# Predict Student Pass/Fail Using KNN & SVM


**Objective:**  

---


Classify students as Pass/Fail using **K-Nearest Neighbors (KNN)** and **Support Vector Machine (SVM)** models.  

**Dataset:** Student performance data (features like attendance, marks, assignments).  

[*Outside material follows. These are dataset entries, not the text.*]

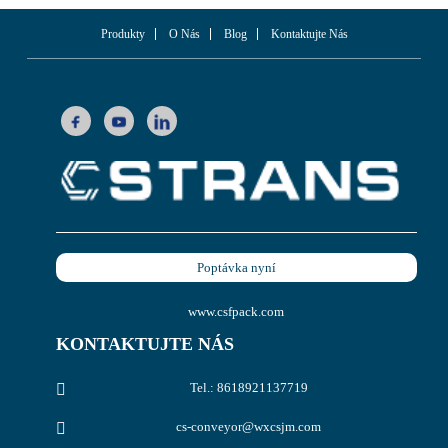
Produkty
O Nás
Blog
Kontaktujte Nás
Poptávka nyní
www.csfpack.com
KONTAKTUJTE NÁS
Tel.: 8618921137719
cs-conveyor@wxcsjm.com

**Goal:** Compare KNN and SVM models, evaluate performance, visualize results, and determine the best classifier.


In [None]:
# Data handling
import pandas as pd
import numpy as np

# Model building
from sklearn.model_selection import train_test_split
from sklearn.preprocessing import StandardScaler
from sklearn.neighbors import KNeighborsClassifier
from sklearn.svm import SVC

# Evaluation metrics
from sklearn.metrics import accuracy_score, classification_report, confusion_matrix

# Visualization
import matplotlib.pyplot as plt
import seaborn as sns

# For inline plots
%matplotlib inline


In [None]:
# Load dataset (upload CSV in Colab)
df = pd.read_csv("student_performance_dataset.csv")
df.head()


FileNotFoundError: [Errno 2] No such file or directory: 'student_performance_dataset.csv'

In [None]:
# Check missing values
print(df.isnull().sum())

# Split features and target
X = df.drop("Pass_Fail", axis=1)
y = df["Pass_Fail"]

# Train-Test split
X_train, X_test, y_train, y_test = train_test_split(
    X, y, test_size=0.2, random_state=42
)

# Feature scaling
scaler = StandardScaler()
X_train_scaled = scaler.fit_transform(X_train)
X_test_scaled = scaler.transform(X_test)


In [None]:
# Train KNN
knn = KNeighborsClassifier(n_neighbors=5)
knn.fit(X_train_scaled, y_train)

# Predict
y_pred_knn = knn.predict(X_test_scaled)

# Accuracy
print("KNN Accuracy:", accuracy_score(y_test, y_pred_knn))

# Detailed report
print(classification_report(y_test, y_pred_knn))


In [None]:
cm_knn = confusion_matrix(y_test, y_pred_knn)

# Heatmap
plt.figure(figsize=(6,5))
sns.heatmap(cm_knn, annot=True, fmt='d', cmap='Blues')
plt.title("KNN Confusion Matrix")
plt.xlabel("Predicted")
plt.ylabel("Actual")
plt.show()


In [None]:
# Using first 2 features for visualization
X_plot = X_train_scaled[:, :2]
knn_plot = KNeighborsClassifier(n_neighbors=5)
knn_plot.fit(X_plot, y_train)

# Create meshgrid
x_min, x_max = X_plot[:, 0].min() - 1, X_plot[:, 0].max() + 1
y_min, y_max = X_plot[:, 1].min() - 1, X_plot[:, 1].max() + 1
xx, yy = np.meshgrid(np.arange(x_min, x_max, 0.1),
                     np.arange(y_min, y_max, 0.1))

# Predict grid
Z = knn_plot.predict(np.c_[xx.ravel(), yy.ravel()])
Z = Z.reshape(xx.shape)

# Plot
plt.contourf(xx, yy, Z, alpha=0.4)
plt.scatter(X_plot[:,0], X_plot[:,1], c=y_train, s=20, edgecolor='k')
plt.title("KNN Decision Boundary (2 features)")
plt.show()


In [None]:
# Train Linear SVM
svm_linear = SVC(kernel='linear', C=1)
svm_linear.fit(X_train_scaled, y_train)

# Predict
y_pred_linear = svm_linear.predict(X_test_scaled)

# Accuracy & report
print("Linear SVM Accuracy:", accuracy_score(y_test, y_pred_linear))
print(classification_report(y_test, y_pred_linear))


In [None]:
# Train RBF SVM
svm_rbf = SVC(kernel='rbf', C=1, gamma='scale')
svm_rbf.fit(X_train_scaled, y_train)

# Predict
y_pred_rbf = svm_rbf.predict(X_test_scaled)

# Accuracy & report
print("RBF SVM Accuracy:", accuracy_score(y_test, y_pred_rbf))
print(classification_report(y_test, y_pred_rbf))


In [None]:
# Linear SVM
cm_linear = confusion_matrix(y_test, y_pred_linear)
plt.figure(figsize=(6,5))
sns.heatmap(cm_linear, annot=True, fmt='d', cmap='Oranges')
plt.title("Linear SVM Confusion Matrix")
plt.xlabel("Predicted")
plt.ylabel("Actual")
plt.show()

# RBF SVM
cm_rbf = confusion_matrix(y_test, y_pred_rbf)
plt.figure(figsize=(6,5))
sns.heatmap(cm_rbf, annot=True, fmt='d', cmap='Greens')
plt.title("RBF SVM Confusion Matrix")
plt.xlabel("Predicted")
plt.ylabel("Actual")
plt.show()


## Model Comparison

| Model        | Accuracy | Notes |
|--------------|----------|-------|
| KNN          | XX%      | Experimented with K=5 |
| SVM Linear   | XX%      | Best for linearly separable data |
| SVM RBF      | XX%      | Handles non-linear patterns |

### Key Insights:
- Feature scaling is **essential** for both KNN and SVM.
- Linear SVM is faster and interpretable for linear data.
- RBF SVM performs better on non-linear boundaries.
- Confusion matrices show which model makes fewer errors.